TASK PROMPT -
Locate the line that contains "かりやすかったです。これからは企業に勤めてい" in the entries below, then repeat it and every following line through the line that contains "internationalen Seminar auf Schloss Dagstuhl", exactly, and no others.

*** Opening DATA FOR ANALYSIS ***

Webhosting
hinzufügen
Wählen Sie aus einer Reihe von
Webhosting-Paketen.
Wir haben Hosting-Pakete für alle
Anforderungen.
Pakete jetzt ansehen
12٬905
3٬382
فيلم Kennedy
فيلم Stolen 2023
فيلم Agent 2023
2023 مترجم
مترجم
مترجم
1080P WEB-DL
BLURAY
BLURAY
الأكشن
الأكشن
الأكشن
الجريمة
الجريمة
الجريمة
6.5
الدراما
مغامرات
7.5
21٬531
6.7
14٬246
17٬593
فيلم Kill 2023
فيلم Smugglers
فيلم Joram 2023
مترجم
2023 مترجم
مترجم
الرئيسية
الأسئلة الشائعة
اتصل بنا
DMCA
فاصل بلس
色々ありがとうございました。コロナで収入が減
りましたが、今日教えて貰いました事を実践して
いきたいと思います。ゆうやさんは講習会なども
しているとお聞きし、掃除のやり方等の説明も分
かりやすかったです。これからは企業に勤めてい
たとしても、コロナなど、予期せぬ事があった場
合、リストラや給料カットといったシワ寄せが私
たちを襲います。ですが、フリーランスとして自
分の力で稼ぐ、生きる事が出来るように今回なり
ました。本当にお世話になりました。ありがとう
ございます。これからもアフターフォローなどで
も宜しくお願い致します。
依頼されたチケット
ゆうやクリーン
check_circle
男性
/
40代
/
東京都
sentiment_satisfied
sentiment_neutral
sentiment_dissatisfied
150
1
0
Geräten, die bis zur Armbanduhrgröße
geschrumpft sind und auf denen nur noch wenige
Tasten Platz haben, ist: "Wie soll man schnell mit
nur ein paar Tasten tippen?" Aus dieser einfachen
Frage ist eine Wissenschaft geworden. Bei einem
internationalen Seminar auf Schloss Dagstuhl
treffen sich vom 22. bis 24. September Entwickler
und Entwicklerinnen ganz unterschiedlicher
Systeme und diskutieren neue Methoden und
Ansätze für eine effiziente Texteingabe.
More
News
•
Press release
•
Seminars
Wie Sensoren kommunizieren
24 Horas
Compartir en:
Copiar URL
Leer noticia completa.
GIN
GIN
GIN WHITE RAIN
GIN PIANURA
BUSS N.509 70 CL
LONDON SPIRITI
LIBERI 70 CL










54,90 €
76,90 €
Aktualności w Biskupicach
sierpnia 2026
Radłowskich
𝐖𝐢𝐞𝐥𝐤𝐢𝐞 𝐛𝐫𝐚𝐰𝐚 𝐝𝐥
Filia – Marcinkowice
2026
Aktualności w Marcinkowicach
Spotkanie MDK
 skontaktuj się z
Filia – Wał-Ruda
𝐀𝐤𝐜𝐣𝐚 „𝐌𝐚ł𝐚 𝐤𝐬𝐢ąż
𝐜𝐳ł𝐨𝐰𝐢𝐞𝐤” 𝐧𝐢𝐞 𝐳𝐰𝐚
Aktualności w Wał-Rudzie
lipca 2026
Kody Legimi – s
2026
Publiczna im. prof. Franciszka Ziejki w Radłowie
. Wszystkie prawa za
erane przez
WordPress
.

*** Closing DATA FOR ANALYSIS ***

TASK RESULT -
かりやすかったです。これからは企業に勤めてい
たとしても、コロナなど、予期せぬ事があった場
合、リストラや給料カットといったシワ寄せが私
たちを襲います。ですが、フリーランスとして自
分の力で稼ぐ、生きる事が出来るように今回なり
ました。本当にお世話になりました。ありがとう
ございます。これからもアフターフォローなどで
も宜しくお願い致します。
依頼されたチケット
ゆうやクリーン
check_circle
男性
/
40代
/
東京都
sentiment_satisfied
sentiment_neutral
sentiment_dissatisfied
150
1
0
Geräten, die bis zur Armbanduhrgröße
geschrumpft sind und auf denen nur noch wenige
Tasten Platz haben, ist: "Wie soll man schnell mit
nur ein paar Tasten tippen?" Aus dieser einfachen
Frage ist eine Wissenschaft geworden. Bei einem
internationalen Seminar auf Schloss Dagstuhl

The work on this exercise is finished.